Indexing

Table of Contents

Overview

Overview

The Indexing subsystem is a general-purpose process to build or rebuild a search index (e.g. Solr Collection) from another data source. There are two types of (re)indexing in Broadleaf:

Full (Re)indexing (FrI)
Incremental (Re)indexing (IrI)

FrI is the process of building or rebuilding an index entirely. This typically involves truncating the original index, if applicable, reading data from a data source, constructing index-specific documents (or records), writing to the index, and any cleanup activities.
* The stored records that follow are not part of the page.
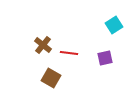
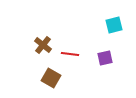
cyan square: rotated 18 degrees clockwise
red line: moved 1 px right, 1 px down
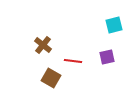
red line: moved 3 px right, 7 px down
purple square: moved 2 px right, 1 px up
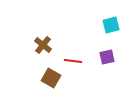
cyan square: moved 3 px left
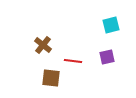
brown square: rotated 24 degrees counterclockwise
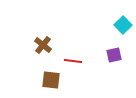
cyan square: moved 12 px right; rotated 30 degrees counterclockwise
purple square: moved 7 px right, 2 px up
brown square: moved 2 px down
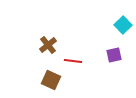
brown cross: moved 5 px right; rotated 12 degrees clockwise
brown square: rotated 18 degrees clockwise
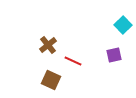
red line: rotated 18 degrees clockwise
The index in question is usually a background or offline index that is not being used by customers, but that could be made foreground or public after FrI occurs, usually by swapping or re-aliasing indexes.
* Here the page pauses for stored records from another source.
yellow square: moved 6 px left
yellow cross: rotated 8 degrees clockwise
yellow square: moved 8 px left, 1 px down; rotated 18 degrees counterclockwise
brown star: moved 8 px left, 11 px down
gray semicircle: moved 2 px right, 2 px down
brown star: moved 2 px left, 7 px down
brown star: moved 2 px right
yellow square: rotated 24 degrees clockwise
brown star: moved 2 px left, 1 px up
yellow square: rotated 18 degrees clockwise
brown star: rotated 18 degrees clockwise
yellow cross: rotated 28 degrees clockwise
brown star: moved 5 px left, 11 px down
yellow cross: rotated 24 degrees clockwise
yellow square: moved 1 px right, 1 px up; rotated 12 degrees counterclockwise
IrI is the process of making small, incremental changes to a foreground, or public, index that is visible by customers. This usually involves receiving an asynchronous event (e.g. via Kafka) and modifying the data in the foreground, or visible, index. No swapping or realiasing of indices is necessary with IrI.

This represents a high level overview of the FrI process:

Generally speaking, when an indexer kicks off, it attempts to create a Lock. If it can create a Lock, distributed or local, it raises an event that a reindexing process is begininning which notifies certain components to prepare to begin indexing. The control thread then begins reading context IDs as batches from a source system. This is typically a REST API, but it could be any source of data that can provide context IDs for items that need to be reindexed. The control thread then begins batching IDs and putting them on a Queue (a java.util.concurrent.BlockingQueue). The blocking queue prevents the control thread from over-running the worker threads in a way that could cause an OutOfMemoryError. Each worker thread then polls the BlockingQueue to retrieve a batch of context IDs to process. It then reads the complete set of data from an API or "data source" for the batch of IDs.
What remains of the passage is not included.